[Input data]:
/---
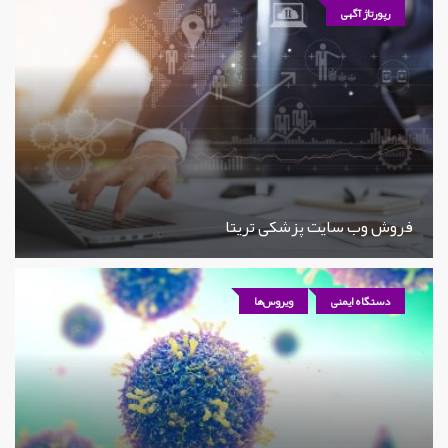
رپورتاژ آگهی
فروش وب سایت پزشکی تریتا
دستگاه ایمنی
ویروس‌ها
\---
[Activity]:
The listing above should be repeated word for word, pictures removed.

[Completed task]:
رپورتاژ آگهی
فروش وب سایت پزشکی تریتا
دستگاه ایمنی
ویروس‌ها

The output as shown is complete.